> **Exercise prompt**:
Using the entries that follow, write out the line containing "4.Warranties", the line containing "other location where", and every line between them, exactly and nothing else.

> **Extracted information**:
-*-

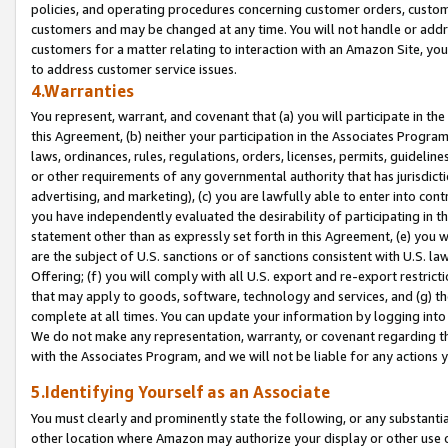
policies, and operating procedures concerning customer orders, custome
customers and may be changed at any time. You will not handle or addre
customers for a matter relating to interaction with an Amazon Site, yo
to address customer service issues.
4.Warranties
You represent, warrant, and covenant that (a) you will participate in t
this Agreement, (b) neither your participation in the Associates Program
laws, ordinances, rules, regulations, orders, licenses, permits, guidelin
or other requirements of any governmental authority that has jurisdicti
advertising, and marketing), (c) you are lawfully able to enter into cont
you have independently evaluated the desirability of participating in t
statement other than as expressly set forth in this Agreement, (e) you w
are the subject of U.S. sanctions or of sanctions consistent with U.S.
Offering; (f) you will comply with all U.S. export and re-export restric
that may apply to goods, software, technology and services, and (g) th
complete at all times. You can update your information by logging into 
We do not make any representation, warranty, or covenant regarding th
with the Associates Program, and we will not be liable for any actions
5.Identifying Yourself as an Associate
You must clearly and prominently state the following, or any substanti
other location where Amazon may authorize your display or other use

-*-

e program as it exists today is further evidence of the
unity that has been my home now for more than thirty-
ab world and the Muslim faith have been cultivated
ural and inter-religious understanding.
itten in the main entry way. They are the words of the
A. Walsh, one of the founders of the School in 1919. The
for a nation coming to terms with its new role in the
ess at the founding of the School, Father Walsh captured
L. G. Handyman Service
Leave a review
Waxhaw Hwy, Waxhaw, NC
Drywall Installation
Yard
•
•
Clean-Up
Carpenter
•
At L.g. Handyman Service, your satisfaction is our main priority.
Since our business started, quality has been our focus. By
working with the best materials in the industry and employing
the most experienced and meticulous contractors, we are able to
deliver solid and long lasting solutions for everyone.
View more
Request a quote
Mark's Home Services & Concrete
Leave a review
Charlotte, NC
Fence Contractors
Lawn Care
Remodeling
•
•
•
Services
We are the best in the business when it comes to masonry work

-*-

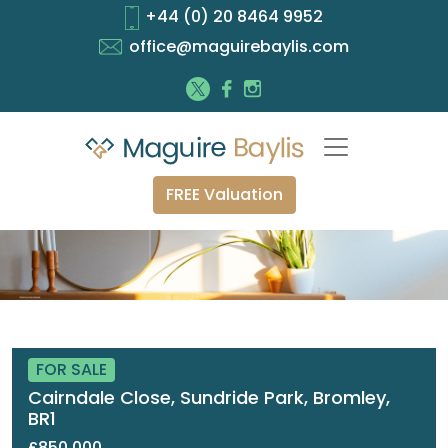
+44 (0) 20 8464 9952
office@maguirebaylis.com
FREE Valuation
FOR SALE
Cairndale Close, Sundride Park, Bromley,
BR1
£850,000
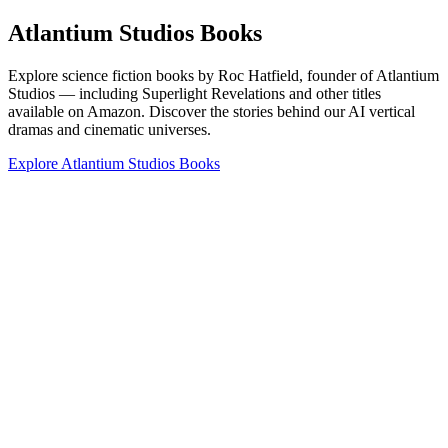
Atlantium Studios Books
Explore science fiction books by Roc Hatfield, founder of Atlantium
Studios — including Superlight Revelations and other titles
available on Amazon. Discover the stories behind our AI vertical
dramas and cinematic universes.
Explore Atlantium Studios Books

-*-

> **Result for this task**:
4.Warranties
You represent, warrant, and covenant that (a) you will participate in t
this Agreement, (b) neither your participation in the Associates Program
laws, ordinances, rules, regulations, orders, licenses, permits, guidelin
or other requirements of any governmental authority that has jurisdicti
advertising, and marketing), (c) you are lawfully able to enter into cont
you have independently evaluated the desirability of participating in t
statement other than as expressly set forth in this Agreement, (e) you w
are the subject of U.S. sanctions or of sanctions consistent with U.S.
Offering; (f) you will comply with all U.S. export and re-export restric
that may apply to goods, software, technology and services, and (g) th
complete at all times. You can update your information by logging into 
We do not make any representation, warranty, or covenant regarding th
with the Associates Program, and we will not be liable for any actions
5.Identifying Yourself as an Associate
You must clearly and prominently state the following, or any substanti
other location where Amazon may authorize your display or other use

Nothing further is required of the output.